I know the answer involves the 3,270 possible starting combinations, not the 169 unique starting hands and will probibly need a Z value, but thats all.


10-28-2004, 02:43 PM
The size of a 95% confidence interval is about
1/Sqrt("number of observations"). (About two Standard Deviations)

So for your first example, if you observe 6 hands played out of 10, then the confidence interval size is about 1/sqrt(10) = 32%, so you can conclude that he plays between 28% and 92% of his hands. (This is a rough estimate--better estimates are possible.)

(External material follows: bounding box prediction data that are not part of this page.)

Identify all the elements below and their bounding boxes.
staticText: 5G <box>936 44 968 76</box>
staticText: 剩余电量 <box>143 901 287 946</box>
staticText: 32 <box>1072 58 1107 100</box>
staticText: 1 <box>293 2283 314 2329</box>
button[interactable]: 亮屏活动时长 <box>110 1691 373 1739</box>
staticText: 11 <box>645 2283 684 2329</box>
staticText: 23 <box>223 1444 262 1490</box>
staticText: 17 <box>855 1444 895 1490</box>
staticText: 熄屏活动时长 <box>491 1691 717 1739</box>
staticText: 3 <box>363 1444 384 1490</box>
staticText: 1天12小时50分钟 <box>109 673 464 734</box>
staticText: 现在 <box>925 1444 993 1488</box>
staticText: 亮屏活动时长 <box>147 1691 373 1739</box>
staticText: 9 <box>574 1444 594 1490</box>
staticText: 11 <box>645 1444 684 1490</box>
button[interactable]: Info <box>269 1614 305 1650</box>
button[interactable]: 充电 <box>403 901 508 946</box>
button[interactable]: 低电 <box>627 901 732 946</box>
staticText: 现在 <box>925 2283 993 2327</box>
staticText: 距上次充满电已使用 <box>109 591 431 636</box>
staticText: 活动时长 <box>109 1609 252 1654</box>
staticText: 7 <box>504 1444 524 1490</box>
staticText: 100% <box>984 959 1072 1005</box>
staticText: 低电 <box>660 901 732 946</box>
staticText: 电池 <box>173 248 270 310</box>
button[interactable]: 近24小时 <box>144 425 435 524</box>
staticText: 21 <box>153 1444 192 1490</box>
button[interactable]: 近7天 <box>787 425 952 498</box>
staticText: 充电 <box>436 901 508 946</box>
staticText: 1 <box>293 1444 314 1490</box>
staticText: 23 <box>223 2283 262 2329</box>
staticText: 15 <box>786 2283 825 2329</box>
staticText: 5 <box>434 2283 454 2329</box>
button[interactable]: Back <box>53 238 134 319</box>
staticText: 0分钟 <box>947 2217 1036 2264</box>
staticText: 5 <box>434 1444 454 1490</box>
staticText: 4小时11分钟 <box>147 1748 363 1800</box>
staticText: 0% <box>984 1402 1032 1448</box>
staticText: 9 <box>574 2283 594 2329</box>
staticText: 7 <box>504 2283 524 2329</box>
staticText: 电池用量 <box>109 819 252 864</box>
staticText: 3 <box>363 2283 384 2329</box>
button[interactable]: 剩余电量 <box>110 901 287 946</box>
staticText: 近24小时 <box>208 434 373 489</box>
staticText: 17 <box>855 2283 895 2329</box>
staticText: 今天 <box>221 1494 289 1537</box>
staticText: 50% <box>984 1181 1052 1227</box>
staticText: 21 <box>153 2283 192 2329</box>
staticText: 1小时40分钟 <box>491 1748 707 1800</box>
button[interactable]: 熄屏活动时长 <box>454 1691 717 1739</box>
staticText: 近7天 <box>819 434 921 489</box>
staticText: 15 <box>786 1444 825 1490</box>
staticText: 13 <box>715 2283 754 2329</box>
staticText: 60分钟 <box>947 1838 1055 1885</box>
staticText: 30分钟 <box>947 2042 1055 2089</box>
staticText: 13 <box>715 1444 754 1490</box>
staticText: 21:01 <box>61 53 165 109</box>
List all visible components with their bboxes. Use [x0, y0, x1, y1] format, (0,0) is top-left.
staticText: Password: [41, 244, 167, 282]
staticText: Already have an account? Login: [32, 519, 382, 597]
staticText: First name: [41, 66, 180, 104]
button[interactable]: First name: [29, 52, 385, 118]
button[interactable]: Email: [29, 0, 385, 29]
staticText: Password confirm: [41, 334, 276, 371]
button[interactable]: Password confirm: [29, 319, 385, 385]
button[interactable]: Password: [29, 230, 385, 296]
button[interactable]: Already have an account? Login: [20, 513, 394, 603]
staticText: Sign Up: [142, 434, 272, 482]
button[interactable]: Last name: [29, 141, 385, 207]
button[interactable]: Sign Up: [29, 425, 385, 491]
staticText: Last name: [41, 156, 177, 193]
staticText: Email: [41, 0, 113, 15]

For your second example, you saw him play 4.5 million out of 30 million hands, so 2 standard deviations is about 1/Sqrt(30000000) = 0.02%. You can conclude that the player plays between 14.98% and 15.02% of his hands with 95% confidence.


10-28-2004, 02:58 PM
I think we can look at this as trying to estimate the proportion of hands played to hands dealt. Let the following:

Nd = # of hands dealt (sample size)
Np = # of hands played

p = estimate of proportion of hands played = Np/Nd
s = estimate of standard deviation of proportion of hands played = sqrt(p*(1 - p)/Nd)
t = t-value (http://davidmlane.com/hyperstat/t_table.html) for desired confidence level with Nd - 1 degrees of freedom

Then the lower and upper bounds of our confidence interval are respectively:

pL = p - t*s
pU = p + t*s

For example, with Nd = 100, Np = 15, and desired confidence level 90 %, we calculate:

p = 15/100 = 0.15
s = sqrt(0.15*0.85/100) = 0.0357
t = 1.6604

pL = 0.15 - 1.6604*0.0357 = 0.0907
pU = 0.15 - 1.6604*0.0357 = 0.2093

So we can say with 90 % confidence that the actual value of his proportion of hands played is between 9.07 and 20.93 %.

The width of the confidence interval is:

w = 2*t*s = 2*t*sqrt((Np/Nd)*(1-Np/Nd)/Nd)

Solving this for Nd (the sample size) gives:

Nd = 4*t^2*p*(1-p)/(w^2)
where w = width of confidence interval

The formula is actually more complicated than this because the value of p depends on both Np and Nd. If you want the worst case scenario, assume p = 0.5 in the above formula, since that will maximize the number of hands you need to get down to a particular interval width. So if you wanted to get a 90 % confidence interval that is 2 % wide (+ or - 1 %):

Nd = 2*(1.6604)^2*0.5*0.5/(0.02^2) = 3,446 hands

In other words, you'd need to have seen a lot of hands by a player to figure out his true proportion of hands played, but you can get a good idea (+- 5 %) with as few as 100 hands.